We get the file name from the command line argument. This requires a cast to the custom type pANTLR3_UINT8 (which is actually just an alias of uint8_t), so the file name can be passed to various structs later on.

pANTLR3_INPUT_STREAM input;
pSimpleCalcLexer lex;
pANTLR3_COMMON_TOKEN_STREAM tokens;
pSimpleCalcParser parser;

We create the structs we need for the lexing and parsing. The input stream and the token stream are always called this, but the lexer and parser are named based on the name of your grammar (the top line in your grammar file).

input = antlr3AsciiFileStreamNew(filename);

Call the special function which creates the input stream from the input file. Note: This is one of the things that has changed in ANTLRv3.4 - in 3.4 you can use antlr3FileStreamNew(filename, ANTLR3_ENC_8BIT) or something similar.

lex = SimpleCalcLexerNew(input);

This creates the lexer, and lexes the input stream. Yes, it really is that simple!

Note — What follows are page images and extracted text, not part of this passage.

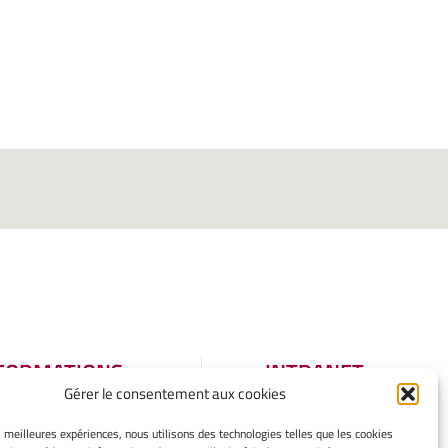
FORMATIONS
INTRANET
Gérer le consentement aux cookies
GALES
tions légales
es meilleures expériences, nous utilisons des technologies telles que les cookies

tokens = antlr3CommonTokenStreamSourceNew(ANTLR3_SIZE_HINT, TOKENSOURCE(lex));

Create the token stream using the token source from the lexer. Note: I have read stuff about ANTLR3_SIZE_HINT being depreciated in the ANTLR C target documentation and other places. However, I haven't been able to find an alternative for this, and it worked fine for me, so I see no reason not to use it here

parser = SimpleCalcParserNew(tokens);

Create the parser and from the token stream.

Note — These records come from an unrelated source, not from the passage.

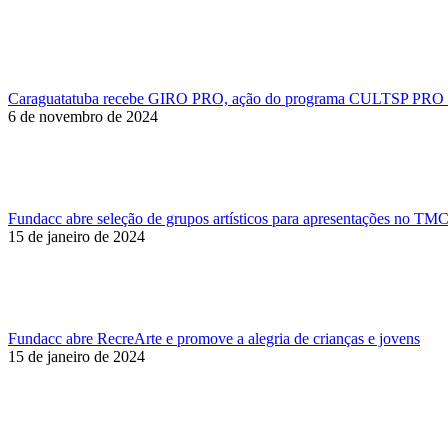
Caraguatatuba recebe GIRO PRO, ação do programa CULTSP PRO 
6 de novembro de 2024
Fundacc abre seleção de grupos artísticos para apresentações no TM
15 de janeiro de 2024
Fundacc abre RecreArte e promove a alegria de crianças e jovens
15 de janeiro de 2024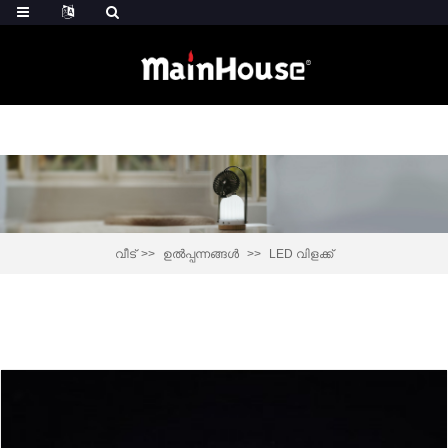
വീട്
ഉൽപ്പന്നങ്ങൾ
LED വിളക്ക്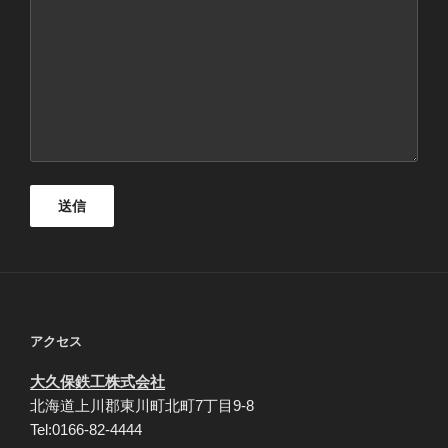
アクセス
大久保鉄工株式会社
北海道上川郡東川町北町7丁目9-8
Tel:0166-82-4444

SimpleCalcParser_program_return r = parser->expr(parser);

Parse the input from the token stream, from the top level rule (which in this grammar is expr). This returns the state of the parser which we save in r.

pANTLR3_BASE_TREE tree = r.tree;

Get the tree from the parser state, which we can use to create an AST and perform semantic analysis if we so wish.

Building the Lexer, Parser and your code

So that covers the code you need to write to get a basic solution working. However, building your code is not as simple as you might think. This section will look at how to build the lexer and the parser together with your code, which creates an executable that you can run to parse input files.

The first thing you'll need to do is download the ANTLR3 C Runtime Library. Un-tar this archive, and move it into your project directory. We're going to include the library in our build. In the example makefile below I've put the library in a folder called libantlr3c, in the same folder as the makefile.

Now you need to generate your parser and lexer. This is done by executing the command java -jar antlr-3.2.jar SimpleCalc.g. Note that this requires you to have the ANTLRv3.2 binary in the current directory, which can be downloaded from here. This generates .h and .c files for our SimpleCalcLexer and SimpleCalcParser

Next we build the parser and the lexer. Here I do this with gcc, using the -I flag to include the directory where we put the runtime library. We can also use g++ to build our main file (here I called it SimpleCalc.cpp) at the same time.

gcc -I libantlr3c -c -o SimpleCalcLexer.o SimpleCalcLexer.c
gcc -I libantlr3c -c -o SimpleCalcParser.o SimpleCalcParser.c
g++ -c -o SimpleCalc.o SimpleCalc.cpp

Finally, chuck it all together in an executable (called calc in this example):

g++ -I libantlr3c calc SimpleCalc.o SimpleCalcLexer.o SimpleCalcParser.o

And there you have it! We can put this all together in a makefile:

CPP = g++
C   = gcc -I libantlr3c
all: grammar calc
grammar:
  java -jar antlr-3.2.jar MAlice.g
  
calc: SimpleCalc.o SimpleCalcLexer.o SimpleCalcParser.o
    g++ -I libantlr3c -o $@ $^
  .cpp.o:
    $(CPP) -c -o $*.o $<
  .c.o:
    $(C) -c -o $*.o $<

clean:
  rm -rf codegen *.o libantlr3c/*.o ast/*.o idents/*.o

.phony: all clean grammar

Now we can parse files by running ./calc file, which will output nothing if the file is parsed successfully, and will output (somewhat ugly) ANTLR parse errors if there are syntax errors in the file.

Hopefully this will be enough to get people started using this very powerful but somewhat murky tool. If you have any questions or suggestions of how to improve this post then please don't hesitate to comment.